*What this task involves*. A stretch of the entries below is to be set down exactly, running from the line with "толщина наполнителя составляет" through the line with "女性活躍推進に対する課題、最多は「社内に女性", both included, and no other line.

*** Opening Material provided ***

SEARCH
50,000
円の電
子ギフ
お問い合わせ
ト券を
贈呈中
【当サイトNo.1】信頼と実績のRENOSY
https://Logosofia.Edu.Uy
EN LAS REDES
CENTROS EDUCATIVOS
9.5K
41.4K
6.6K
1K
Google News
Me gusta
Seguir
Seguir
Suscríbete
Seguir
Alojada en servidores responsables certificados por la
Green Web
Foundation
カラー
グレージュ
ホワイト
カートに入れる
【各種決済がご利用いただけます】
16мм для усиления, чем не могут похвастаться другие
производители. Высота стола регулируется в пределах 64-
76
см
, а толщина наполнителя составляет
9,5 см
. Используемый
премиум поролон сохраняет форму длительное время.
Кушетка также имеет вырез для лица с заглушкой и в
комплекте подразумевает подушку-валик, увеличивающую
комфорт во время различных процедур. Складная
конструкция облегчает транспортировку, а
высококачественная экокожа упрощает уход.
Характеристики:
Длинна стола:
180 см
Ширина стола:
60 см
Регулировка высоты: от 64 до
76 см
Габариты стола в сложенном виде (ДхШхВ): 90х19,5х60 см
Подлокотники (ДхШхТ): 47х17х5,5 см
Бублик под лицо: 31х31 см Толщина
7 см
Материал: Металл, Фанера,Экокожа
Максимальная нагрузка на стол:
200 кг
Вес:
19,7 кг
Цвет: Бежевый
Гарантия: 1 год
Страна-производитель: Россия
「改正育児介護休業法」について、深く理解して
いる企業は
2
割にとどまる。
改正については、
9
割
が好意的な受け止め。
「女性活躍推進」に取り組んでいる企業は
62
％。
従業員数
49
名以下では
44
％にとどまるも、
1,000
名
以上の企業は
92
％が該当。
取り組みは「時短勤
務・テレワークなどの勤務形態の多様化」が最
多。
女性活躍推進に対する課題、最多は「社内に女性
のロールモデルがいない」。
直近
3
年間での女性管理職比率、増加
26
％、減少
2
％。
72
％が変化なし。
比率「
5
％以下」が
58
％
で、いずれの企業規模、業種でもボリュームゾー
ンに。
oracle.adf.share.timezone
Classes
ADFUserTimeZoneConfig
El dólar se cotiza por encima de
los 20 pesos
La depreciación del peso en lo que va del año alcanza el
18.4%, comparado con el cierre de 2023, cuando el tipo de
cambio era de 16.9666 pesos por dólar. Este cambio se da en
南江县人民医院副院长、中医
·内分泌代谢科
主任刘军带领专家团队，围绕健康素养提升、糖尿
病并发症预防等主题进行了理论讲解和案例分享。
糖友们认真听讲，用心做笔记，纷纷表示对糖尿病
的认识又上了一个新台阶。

*** Closing Material provided ***

*Task solution*.
, а толщина наполнителя составляет
9,5 см
. Используемый
премиум поролон сохраняет форму длительное время.
Кушетка также имеет вырез для лица с заглушкой и в
комплекте подразумевает подушку-валик, увеличивающую
комфорт во время различных процедур. Складная
конструкция облегчает транспортировку, а
высококачественная экокожа упрощает уход.
Характеристики:
Длинна стола:
180 см
Ширина стола:
60 см
Регулировка высоты: от 64 до
76 см
Габариты стола в сложенном виде (ДхШхВ): 90х19,5х60 см
Подлокотники (ДхШхТ): 47х17х5,5 см
Бублик под лицо: 31х31 см Толщина
7 см
Материал: Металл, Фанера,Экокожа
Максимальная нагрузка на стол:
200 кг
Вес:
19,7 кг
Цвет: Бежевый
Гарантия: 1 год
Страна-производитель: Россия
「改正育児介護休業法」について、深く理解して
いる企業は
2
割にとどまる。
改正については、
9
割
が好意的な受け止め。
「女性活躍推進」に取り組んでいる企業は
62
％。
従業員数
49
名以下では
44
％にとどまるも、
1,000
名
以上の企業は
92
％が該当。
取り組みは「時短勤
務・テレワークなどの勤務形態の多様化」が最
多。
女性活躍推進に対する課題、最多は「社内に女性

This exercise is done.